What better place then than London, the home of punk, to sit down and discuss design philosophy, retro gaming and cranberry chocolate sundaes? “Punx Not Dead” reads the title of No More Heroes 2: Desperate Struggle – a fairly self-evident axiom given what we know about Suda’s style, but what does it mean to the man himself? “I’m happy to be back in London because the soul of punk is in London, but like we have no samurai in Japan, it’s hard to see a punk in London,” says Suda disappointedly. Grasshopper’s motto is as much about what it seeks to avoid as it is as a statement of defiance. “Punk to me means to create something that has never been done – always something new. That kind of spirit I want to be in the game and in the studio and never to be dead”.
Many modern games have appropriated the stylised pixel art of the 8-bit era – the original NMH flirted with 8-bit aesthetic for the interface and much of the sound design, but NMH 2 drags us right back into the 1980s with the inclusion of an extensive medley of 8-bit tiles. Simultaneously addressing the original game’s most criticised aspect and building a more cohesive 8-bit homage, NMH2’s side jobs are resolutely retro while somehow never stooping to the level of clone.

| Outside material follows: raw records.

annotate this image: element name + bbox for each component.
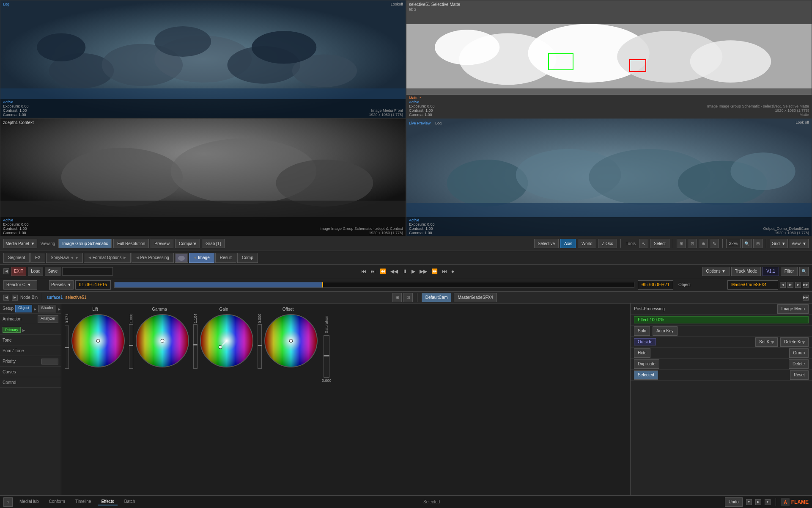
grid-toggle[interactable]: ⊞ [677, 239, 686, 248]
play-loop-btn[interactable]: ▶▶ [418, 268, 428, 274]
zocc-btn[interactable]: Z Occ [598, 239, 617, 248]
primary-badge[interactable]: Primary [3, 327, 21, 333]
viewport-bottom-left[interactable]: zdepth1 Context Active Exposure: 0.00 Co… [0, 118, 406, 236]
name-input[interactable] [62, 267, 113, 276]
image-menu-btn[interactable]: Image Menu [777, 304, 809, 314]
nav-icon[interactable]: ⊞ [392, 293, 402, 302]
default-cam-btn[interactable]: DefaultCam [422, 293, 452, 302]
compare-btn[interactable]: Compare [175, 239, 200, 248]
skip-end-btn[interactable]: ⏭ [441, 268, 448, 274]
pencil-icon[interactable]: ✎ [710, 239, 719, 248]
node-far-right[interactable]: ▶▶ [803, 295, 809, 301]
viewport-bottom-right[interactable]: Live Preview Log Look off Active Exposur… [406, 118, 812, 236]
reset-btn[interactable]: Reset [790, 370, 809, 380]
timeline-bar[interactable] [114, 282, 634, 288]
world-btn[interactable]: World [578, 239, 596, 248]
options-btn[interactable]: Options ▼ [702, 267, 729, 276]
cursor-tool[interactable]: ↖ [639, 239, 648, 248]
sony-raw-tab[interactable]: SonyRaw ◀ ▶ [46, 253, 83, 263]
far-right-arrow[interactable]: ▶▶ [803, 282, 809, 288]
outside-btn[interactable]: Outside [634, 338, 656, 345]
reactor-dropdown[interactable]: Reactor C ▼ [3, 280, 37, 290]
image-group-schematic-btn[interactable]: Image Group Schematic [58, 239, 112, 248]
gamma-wheel-container[interactable] [135, 313, 190, 369]
zoom2-icon[interactable]: ⊞ [753, 239, 763, 248]
conform-tab[interactable]: Conform [46, 498, 69, 505]
delete-key-btn[interactable]: Delete Key [780, 337, 809, 347]
media-hub-tab[interactable]: MediaHub [16, 498, 42, 505]
format-options-tab[interactable]: ◀ Format Options ▶ [84, 253, 131, 263]
prev-frame-btn[interactable]: ⏭ [369, 268, 377, 274]
selected-btn[interactable]: Selected [634, 370, 658, 380]
presets-dropdown[interactable]: Presets ▼ [49, 280, 74, 290]
hide-btn[interactable]: Hide [634, 348, 650, 358]
grab-btn[interactable]: Grab [1] [202, 239, 225, 248]
exit-btn[interactable]: EXIT [11, 267, 26, 276]
redo2-arrow[interactable]: ▼ [765, 499, 771, 505]
gamma-slider[interactable] [129, 324, 133, 369]
batch-tab[interactable]: Batch [121, 498, 139, 505]
master-grade-btn[interactable]: MasterGradeSFX4 [454, 293, 497, 302]
play-btn[interactable]: ▶ [410, 268, 417, 274]
saturation-slider[interactable] [324, 335, 329, 378]
lift-slider[interactable] [65, 326, 69, 369]
next-frame-btn[interactable]: ⏩ [430, 268, 439, 274]
prev-object-arrow[interactable]: ◀ [780, 282, 786, 288]
viewport-top-left[interactable]: Log Lookoff Active Exposure: 0.00 Contra… [0, 0, 406, 118]
segment-tab[interactable]: Segment [3, 253, 30, 263]
shader-btn[interactable]: Shader [38, 305, 56, 312]
preview-btn[interactable]: Preview [151, 239, 173, 248]
node-prev[interactable]: ◀ [3, 295, 9, 301]
view-dropdown[interactable]: View ▼ [790, 239, 809, 248]
rewind-btn[interactable]: ◀◀ [389, 268, 399, 274]
image-tab[interactable]: ◀ Image [189, 253, 214, 263]
group-btn[interactable]: Group [789, 348, 809, 358]
filter-btn[interactable]: Filter [781, 267, 798, 276]
track-mode-btn[interactable]: Track Mode [731, 267, 761, 276]
effects-tab[interactable]: Effects [98, 498, 117, 505]
offset-wheel-container[interactable] [263, 313, 318, 369]
fx-tab[interactable]: FX [30, 253, 45, 263]
select-btn[interactable]: Select [650, 239, 669, 248]
undo-btn[interactable]: Undo [725, 497, 743, 507]
offset-slider[interactable] [258, 324, 262, 369]
lift-color-wheel[interactable] [71, 313, 126, 368]
pre-processing-tab[interactable]: ◀ Pre-Processing [132, 253, 174, 263]
selective-btn[interactable]: Selective [534, 239, 559, 248]
right-object-arrow[interactable]: ▶ [795, 282, 801, 288]
lift-wheel-container[interactable] [71, 313, 126, 369]
load-btn[interactable]: Load [28, 267, 43, 276]
axis-btn[interactable]: Axis [560, 239, 576, 248]
save-btn[interactable]: Save [45, 267, 60, 276]
undo-arrow[interactable]: ▼ [746, 499, 752, 505]
grid-dropdown[interactable]: Grid ▼ [770, 239, 788, 248]
gain-slider[interactable] [193, 324, 198, 369]
redo-arrow[interactable]: ▶ [755, 499, 761, 505]
result-tab[interactable]: Result [215, 253, 236, 263]
auto-key-btn[interactable]: Auto Key [653, 326, 678, 336]
prev-arrow[interactable]: ◀ [3, 268, 9, 274]
priority-control[interactable] [41, 359, 58, 364]
step-back-btn[interactable]: ⏪ [379, 268, 387, 274]
gamma-color-wheel[interactable] [135, 313, 190, 368]
media-panel-dropdown[interactable]: Media Panel ▼ [3, 239, 37, 248]
gain-color-wheel[interactable] [199, 313, 254, 368]
comp-tab[interactable]: Comp [237, 253, 258, 263]
next-object-arrow[interactable]: ▶ [787, 282, 793, 288]
skip-start-btn[interactable]: ⏮ [360, 268, 368, 274]
home-icon[interactable]: ⌂ [3, 497, 13, 507]
center-icon[interactable]: ⊕ [699, 239, 708, 248]
zoom-icon[interactable]: 🔍 [742, 239, 752, 248]
analyzer-btn[interactable]: Analyzer [38, 315, 58, 323]
full-resolution-btn[interactable]: Full Resolution [113, 239, 149, 248]
offset-color-wheel[interactable] [263, 313, 318, 368]
set-key-btn[interactable]: Set Key [755, 337, 778, 347]
delete-btn[interactable]: Delete [789, 359, 809, 369]
solo-btn[interactable]: Solo [634, 326, 650, 336]
timeline-tab[interactable]: Timeline [72, 498, 94, 505]
node-next[interactable]: ▶ [12, 295, 18, 301]
nav2-icon[interactable]: ⊡ [403, 293, 413, 302]
fit-icon[interactable]: ⊡ [688, 239, 697, 248]
viewport-top-right[interactable]: selective51 Selective Matte Id: 2 Matte … [406, 0, 812, 118]
record-btn[interactable]: ● [450, 268, 455, 274]
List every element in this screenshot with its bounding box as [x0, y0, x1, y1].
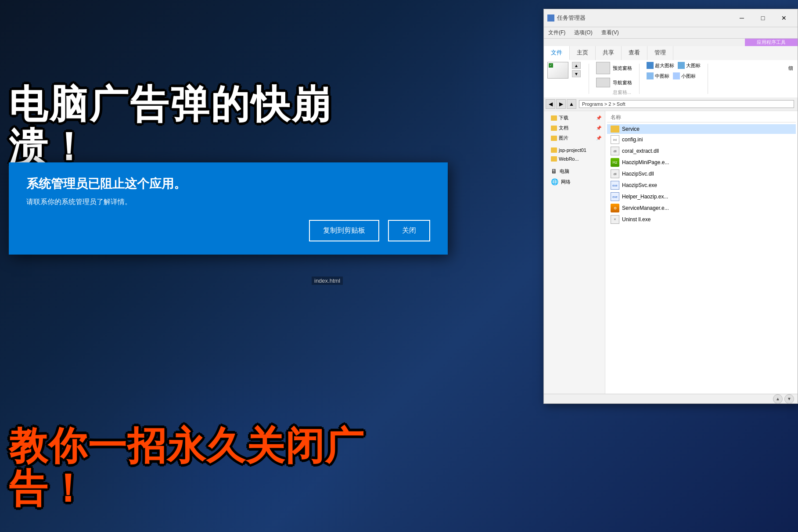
tm-icon	[547, 14, 554, 22]
address-text: Programs > 2 > Soft	[582, 101, 625, 107]
ribbon-group-file: ✓ ▲ ▼	[547, 62, 582, 96]
dialog-buttons: 复制到剪贴板 关闭	[26, 220, 430, 241]
extra-large-icon	[647, 62, 654, 69]
sidebar-label-documents: 文档	[559, 125, 568, 131]
ribbon-arrows: ▲ ▼	[572, 62, 582, 79]
file-name-helper: Helper_Haozip.ex...	[622, 194, 668, 200]
exe-icon: exe	[611, 181, 619, 190]
tab-share[interactable]: 共享	[596, 46, 622, 60]
view-large: 大图标	[678, 62, 701, 69]
menu-view[interactable]: 查看(V)	[600, 28, 621, 37]
menu-bar: 文件(F) 选项(O) 查看(V)	[544, 27, 798, 39]
app-tools-label: 应用程序工具	[745, 39, 798, 46]
explorer-sidebar: 下载 📌 文档 📌 图片 📌 jsp-project01 WebRo...	[544, 111, 605, 404]
ribbon-content: ✓ ▲ ▼ 预览窗格 导航窗格 息窗格...	[544, 60, 798, 97]
file-name-servicemanager: ServiceManager.e...	[622, 205, 669, 211]
sidebar-label-network: 网络	[561, 179, 571, 185]
file-item-service[interactable]: Service	[607, 124, 796, 134]
titlebar: 任务管理器 ─ □ ✕	[544, 9, 798, 27]
file-list-panel: 名称 Service ini config.ini dll coral_extr…	[605, 111, 798, 404]
forward-button[interactable]: ▶	[556, 99, 566, 109]
view-extra-large: 超大图标	[647, 62, 674, 69]
ribbon-down-arrow[interactable]: ▼	[572, 70, 581, 77]
folder-icon	[551, 136, 557, 141]
view-options-row2: 中图标 小图标	[647, 72, 701, 79]
file-item-servicemanager[interactable]: ⚙ ServiceManager.e...	[607, 202, 796, 214]
view-small: 小图标	[673, 72, 696, 79]
file-item-uninstall[interactable]: ✕ Uninst ll.exe	[607, 214, 796, 225]
task-manager-window: 任务管理器 ─ □ ✕ 文件(F) 选项(O) 查看(V) 应用程序工具 文件 …	[543, 9, 798, 404]
dialog-title: 系统管理员已阻止这个应用。	[26, 176, 430, 192]
preview-pane-section: 预览窗格	[596, 62, 632, 74]
sidebar-item-webro[interactable]: WebRo...	[544, 155, 605, 163]
sidebar-item-downloads[interactable]: 下载 📌	[544, 113, 605, 123]
pin-icon: 📌	[596, 136, 601, 140]
status-bar: ▲ ▼	[544, 394, 798, 403]
nav-pane-section: 导航窗格	[596, 78, 632, 87]
file-name-config: config.ini	[622, 137, 643, 143]
sidebar-item-jsp[interactable]: jsp-project01	[544, 146, 605, 155]
headline-bottom: 教你一招永久关闭广告！	[0, 425, 421, 510]
checkmark-icon: ✓	[549, 63, 553, 68]
small-icon	[673, 72, 680, 79]
close-button[interactable]: ✕	[774, 12, 794, 24]
ribbon-up-arrow[interactable]: ▲	[572, 62, 581, 69]
address-bar[interactable]: Programs > 2 > Soft	[579, 100, 794, 108]
dll-icon: dll	[611, 169, 619, 178]
address-bar-nav: ◀ ▶ ▲ Programs > 2 > Soft	[544, 97, 798, 111]
file-item-haozipsvcexe[interactable]: exe HaozipSvc.exe	[607, 180, 796, 191]
scroll-controls: ▲ ▼	[773, 394, 794, 404]
ribbon-group-view: 超大图标 大图标 中图标 小图标	[647, 62, 701, 96]
headline-top: 电脑广告弹的快崩溃！	[0, 83, 395, 169]
up-button[interactable]: ▲	[567, 99, 576, 109]
file-item-haozippage[interactable]: Hz HaozipMiniPage.e...	[607, 157, 796, 168]
nav-pane-icon	[596, 78, 610, 87]
menu-options[interactable]: 选项(O)	[572, 28, 594, 37]
large-icon	[678, 62, 685, 69]
dialog-description: 请联系你的系统管理员了解详情。	[26, 198, 430, 207]
sidebar-item-documents[interactable]: 文档 📌	[544, 123, 605, 133]
medium-icon	[647, 72, 654, 79]
file-item-helper[interactable]: exe Helper_Haozip.ex...	[607, 191, 796, 202]
index-file-label: index.html	[312, 277, 343, 285]
tab-manage[interactable]: 管理	[647, 46, 673, 60]
scroll-up-button[interactable]: ▲	[773, 394, 783, 404]
view-medium: 中图标	[647, 72, 669, 79]
pin-icon: 📌	[596, 115, 601, 120]
tab-home[interactable]: 主页	[570, 46, 596, 60]
sidebar-item-network[interactable]: 🌐 网络	[544, 176, 605, 187]
svc-icon: ⚙	[611, 204, 619, 212]
dll-icon: dll	[611, 147, 619, 155]
blocked-dialog: 系统管理员已阻止这个应用。 请联系你的系统管理员了解详情。 复制到剪贴板 关闭	[9, 162, 448, 255]
maximize-button[interactable]: □	[753, 12, 773, 24]
ribbon-separator-1	[589, 64, 589, 94]
ini-icon: ini	[611, 135, 619, 144]
explorer-body: 下载 📌 文档 📌 图片 📌 jsp-project01 WebRo...	[544, 111, 798, 404]
preview-icon	[596, 62, 610, 74]
back-button[interactable]: ◀	[546, 99, 555, 109]
menu-file[interactable]: 文件(F)	[546, 28, 567, 37]
network-icon: 🌐	[551, 178, 558, 185]
ribbon-separator-3	[708, 64, 708, 94]
scroll-down-button[interactable]: ▼	[784, 394, 794, 404]
detail-label-right: 细信	[787, 62, 794, 96]
exe-icon: exe	[611, 192, 619, 201]
sidebar-item-computer[interactable]: 🖥 电脑	[544, 166, 605, 176]
file-item-haozipsvcdll[interactable]: dll HaozipSvc.dll	[607, 168, 796, 180]
sidebar-item-pictures[interactable]: 图片 📌	[544, 133, 605, 143]
uninstall-icon: ✕	[611, 215, 619, 224]
close-dialog-button[interactable]: 关闭	[388, 220, 430, 241]
folder-icon	[551, 156, 557, 162]
file-item-config[interactable]: ini config.ini	[607, 134, 796, 145]
minimize-button[interactable]: ─	[732, 12, 752, 24]
sidebar-label-downloads: 下载	[559, 115, 568, 121]
file-item-coral[interactable]: dll coral_extract.dll	[607, 145, 796, 157]
sidebar-label-webro: WebRo...	[559, 156, 579, 162]
copy-to-clipboard-button[interactable]: 复制到剪贴板	[309, 220, 379, 241]
sidebar-label-jsp: jsp-project01	[559, 147, 586, 153]
sidebar-label-computer: 电脑	[560, 168, 569, 175]
tab-view[interactable]: 查看	[622, 46, 647, 60]
tab-file[interactable]: 文件	[544, 46, 570, 60]
ribbon-separator-2	[639, 64, 640, 94]
file-name-coral: coral_extract.dll	[622, 148, 659, 154]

Obviously holding the 8-bit era in a great deal of reverence, I ask Suda what his favourite 8-bit game is and his response is characteristically unexpected. “The Star Wars vector scan arcade game” he says enthusiastically imitating the sound of an X-wing. Inarguably the product of the 8-bit era, Atari’s 1983 classic is the last game I could’ve anticipated being Suda’s number one, hailing from the country that bought us Pac-Man, Space Invaders and Donkey Kong, but then his interest in Western culture has always been distinct.